§ What this task involves:
If a line in the data below contains "новую", copy it.

(Extracted data entries)
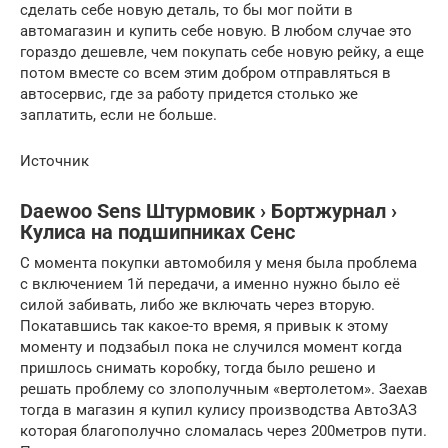
сделать себе новую деталь, то бы мог пойти в
автомагазин и купить себе новую. В любом случае это
гораздо дешевле, чем покупать себе новую рейку, а еще
потом вместе со всем этим добром отправляться в
автосервис, где за работу придется столько же
заплатить, если не больше.
Источник
Daewoo Sens Штурмовик › Бортжурнал ›
Кулиса на подшипниках Сенс
С момента покупки автомобиля у меня была проблема
с включением 1й передачи, а именно нужно было её
силой забивать, либо же включать через вторую.
Покатавшись так какое-то время, я привык к этому
моменту и подзабыл пока не случился момент когда
пришлось снимать коробку, тогда было решено и
решать проблему со злополучным «вертолетом». Заехав
тогда в магазин я купил кулису производства АвтоЗАЗ
которая благополучно сломалась через 200метров пути.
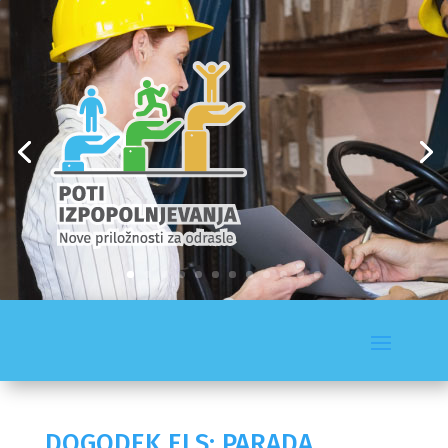
DOGODEK ELS: PARADA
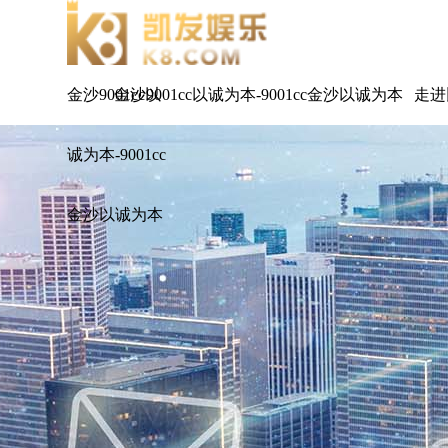
金沙9001cc以
金沙9001cc以诚为本-9001cc金沙以诚为本
走进
诚为本-9001cc
金沙以诚为本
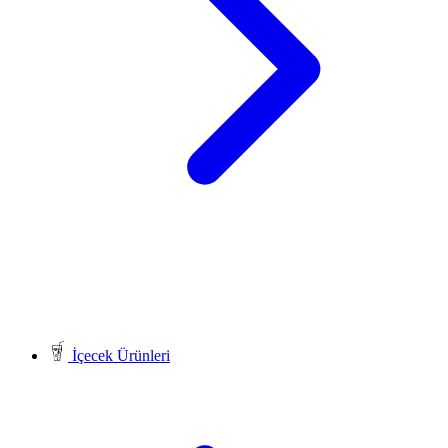
İçecek Ürünleri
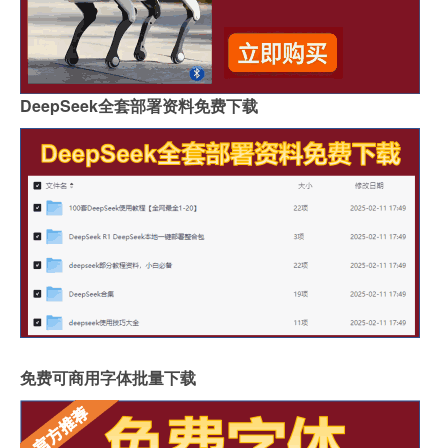
DeepSeek全套部署资料免费下载
免费可商用字体批量下载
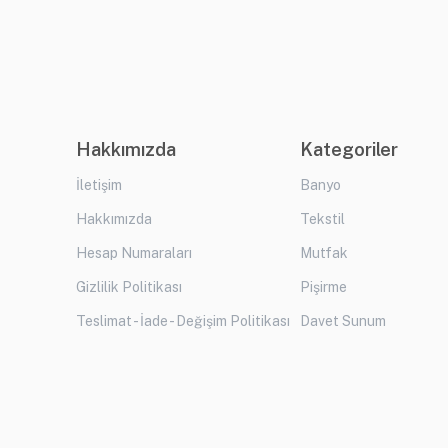
Hakkımızda
Kategoriler
İletişim
Banyo
Hakkımızda
Tekstil
Hesap Numaraları
Mutfak
Gizlilik Politikası
Pişirme
Teslimat - İade - Değişim Politikası
Davet Sunum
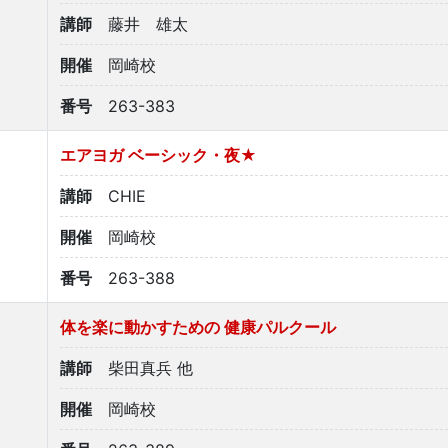
講師
藤井 雄太
開催
岡崎校
番号
263-383
エアヨガ ベーシック・夜★
講師
CHIE
開催
岡崎校
番号
263-388
体を楽に動かすための 健康パルクール
講師
柴田真兵 他
開催
岡崎校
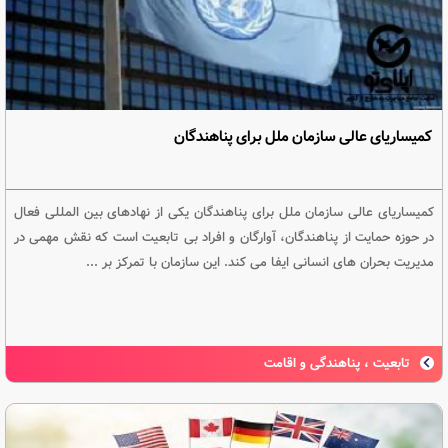
کمیساریای عالی سازمان ملل برای پناهندگان
کمیساریای عالی سازمان ملل برای پناهندگان یکی از نهادهای بین المللی فعال
در حوزه حمایت از پناهندگان، آوارگان و افراد بی تابعیت است که نقش مهمی در
مدیریت بحران های انسانی ایفا می کند. این سازمان با تمرکز بر ...
تابعیت ، پناهندگی و اقامت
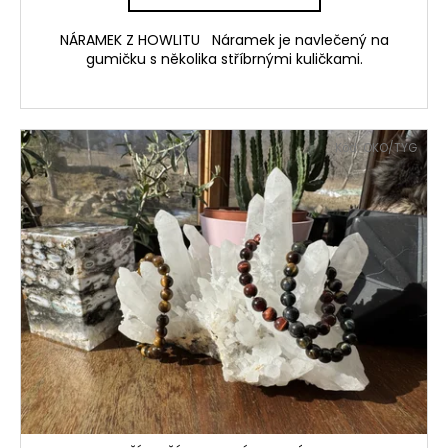
NÁRAMEK Z HOWLITU Náramek je navlečený na
gumičku s několika stříbrnými kuličkami.
Kód:
OKO/TYG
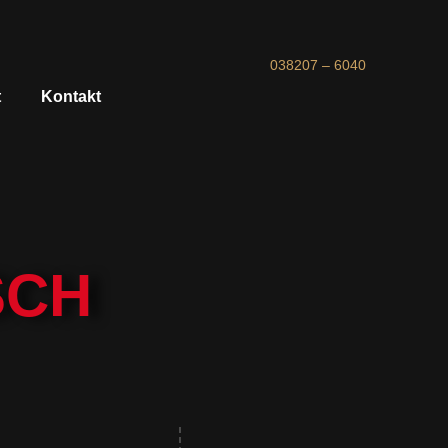
038207 – 6040
t
Kontakt
SCH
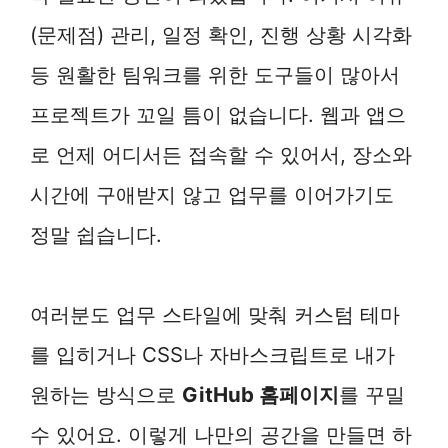
(문제점) 관리, 일정 확인, 진행 상황 시각화
등 원활한 팀워크를 위한 도구들이 많아서
프로젝트가 꼬일 틈이 없습니다. 웹과 앱으
로 언제 어디서든 접속할 수 있어서, 장소와
시간에 구애받지 않고 업무를 이어가기도
정말 쉽습니다.
여러분도 업무 스타일에 맞춰 커스텀 테마
를 입히거나 CSS나 자바스크립트로 내가
원하는 방식으로
GitHub 홈페이지
를 꾸밀
수 있어요. 이렇게 나만의 공간을 만들면 하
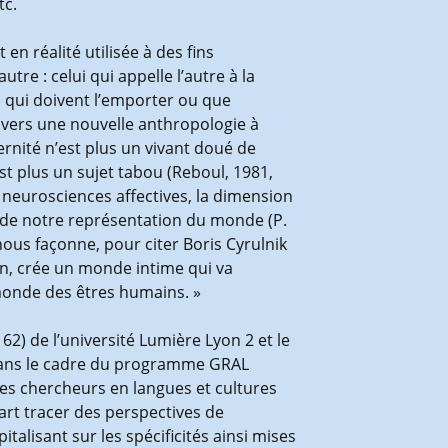
tc.
en réalité utilisée à des fins
re : celui qui appelle l’autre à la
on qui doivent l’emporter ou que
n vers une nouvelle anthropologie à
ernité n’est plus un vivant doué de
est plus un sujet tabou (Reboul, 1981,
 neurosciences affectives, la dimension
on de notre représentation du monde (P.
nous façonne, pour citer Boris Cyrulnik
tion, crée un monde intime qui va
monde des êtres humains. »
2) de l’université Lumière Lyon 2 et le
 dans le cadre du programme GRAL
des chercheurs en langues et cultures
part tracer des perspectives de
alisant sur les spécificités ainsi mises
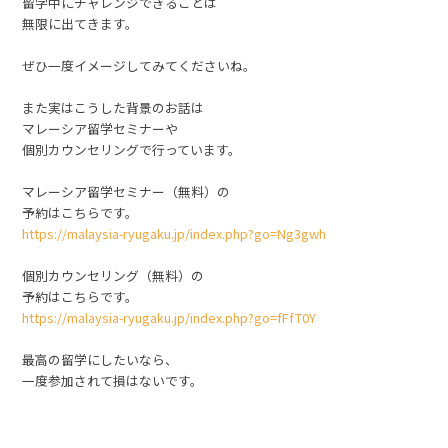
留学中にチャレンジできることは
無限に出てきます。
ぜひ一度イメージしてみてくださいね。
また実はこうした背景のお話は
マレーシア留学セミナーや
個別カウンセリングで行っています。
マレーシア留学セミナー（無料）の
予約はこちらです。
https://malaysia-ryugaku.jp/index.php?go=Ng3gwh
個別カウンセリング（無料）の
予約はこちらです。
https://malaysia-ryugaku.jp/index.php?go=fFfT0Y
最高の留学にしたいなら、
一度参加されて損はないです。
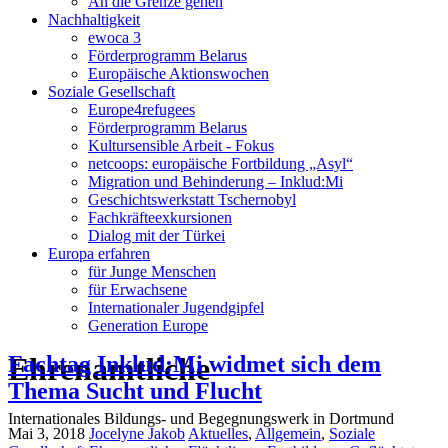
An die Grenze gehen
Nachhaltigkeit
ewoca 3
Förderprogramm Belarus
Europäische Aktionswochen
Soziale Gesellschaft
Europe4refugees
Förderprogramm Belarus
Kultursensible Arbeit - Fokus
netcoops: europäische Fortbildung „Asyl“
Migration und Behinderung – Inklud:Mi
Geschichtswerkstatt Tschernobyl
Fachkräfteexkursionen
Dialog mit der Türkei
Europa erfahren
für Junge Menschen
für Erwachsene
Internationaler Jugendgipfel
Generation Europe
Ehrenamtliche
Fachtag Inklud:Mi widmet sich dem
Thema Sucht und Flucht
Internationales Bildungs- und Begegnungswerk in Dortmund
Mai 3, 2018
Jocelyne Jakob
Aktuelles
,
Allgemein
,
Soziale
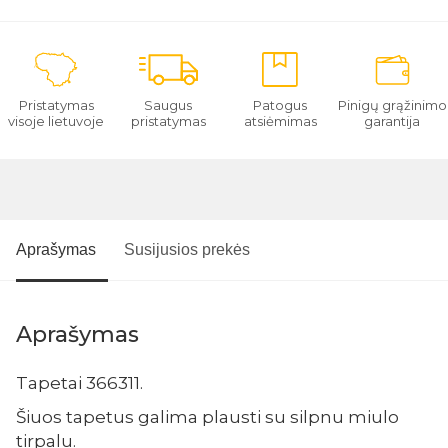
Pristatymas
Saugus
Patogus
Pinigų grąžinimo
visoje lietuvoje
pristatymas
atsiėmimas
garantija
Aprašymas
Susijusios prekės
Aprašymas
Tapetai 366311.
Šiuos tapetus galima plausti su silpnu miulo
tirpalu.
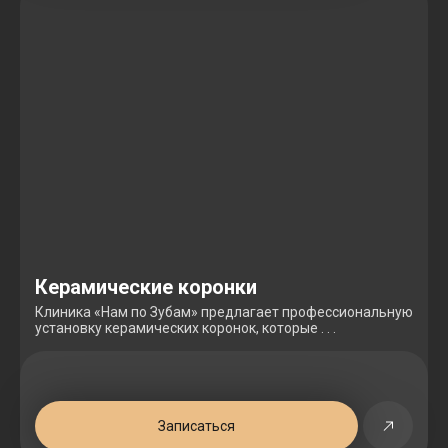
Керамические коронки
Клиника «Нам по Зубам» предлагает профессиональную
установку керамических коронок, которые . . .
Записаться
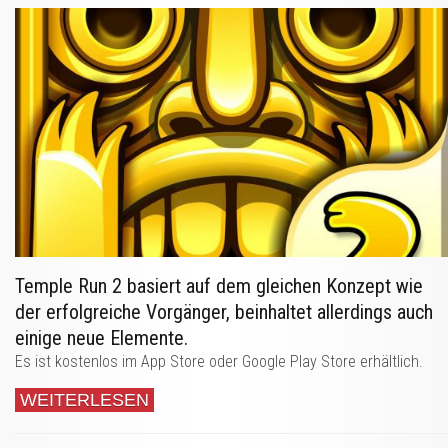
Temple Run 2 basiert auf dem gleichen Konzept wie
der erfolgreiche Vorgänger, beinhaltet allerdings auch
einige neue Elemente.
Es ist kostenlos im App Store oder Google Play Store erhältlich.
WEITERLESEN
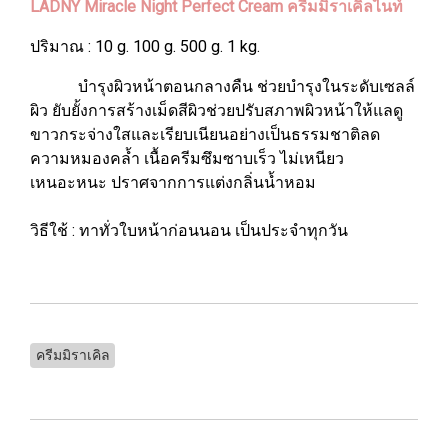
LADNY Miracle Night Perfect Cream ครีมมิราเคิลไนท์
ปริมาณ : 10 g. 100 g. 500 g. 1 kg.
บำรุงผิวหน้าตอนกลางคืน ช่วยบำรุงในระดับเซลล์
ผิว ยับยั้งการสร้างเม็ดสีผิวช่วยปรับสภาพผิวหน้าให้แลดู
ขาวกระจ่างใสและเรียบเนียนอย่างเป็นธรรมชาติลด
ความหมองคล้ำ เนื้อครีมซึมซาบเร็ว ไม่เหนียว
เหนอะหนะ ปราศจากการแต่งกลิ่นน้ำหอม
วิธีใช้ : ทาทั่วใบหน้าก่อนนอน เป็นประจำทุกวัน
ครีมมิราเคิล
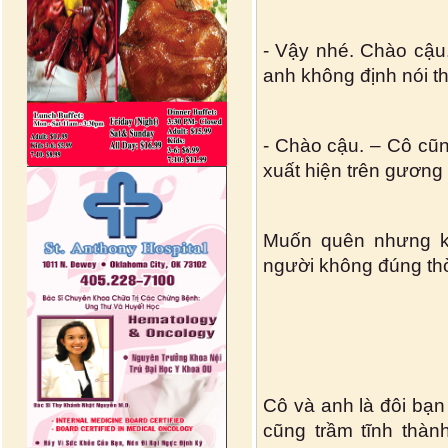
- Vậy nhé. Chào cậu
anh không định nói t
- Chào cậu. – Cô cũn
xuất hiện trên gương
Muốn quên nhưng kh
người không đúng thờ
Cô và anh là đôi bạn 
cũng trầm tĩnh thàn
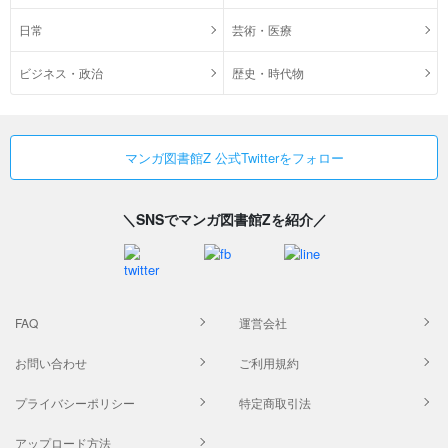
日常
芸術・医療
ビジネス・政治
歴史・時代物
マンガ図書館Z 公式Twitterをフォロー
＼SNSでマンガ図書館Zを紹介／
FAQ
運営会社
お問い合わせ
ご利用規約
プライバシーポリシー
特定商取引法
アップロード方法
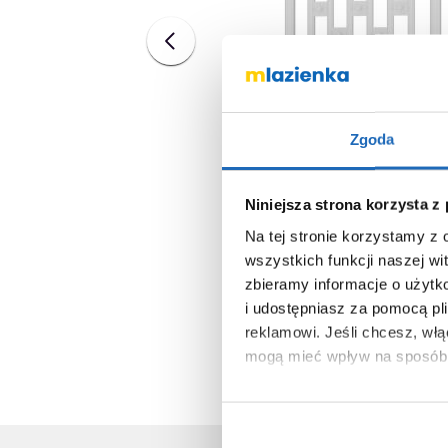
Zgoda
Niniejsza strona korzysta z
Na tej stronie korzystamy z
wszystkich funkcji naszej wi
zbieramy informacje o użytk
i udostępniasz za pomocą pl
reklamowi.
Jeśli chcesz, wł
mogą mieć wpływ na sposób 
Aby uzyskać więcej informacj
więcej informacji na temat pl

§ Answer box:
сделать себе новую деталь, то бы мог пойти в
автомагазин и купить себе новую. В любом случае это
гораздо дешевле, чем покупать себе новую рейку, а еще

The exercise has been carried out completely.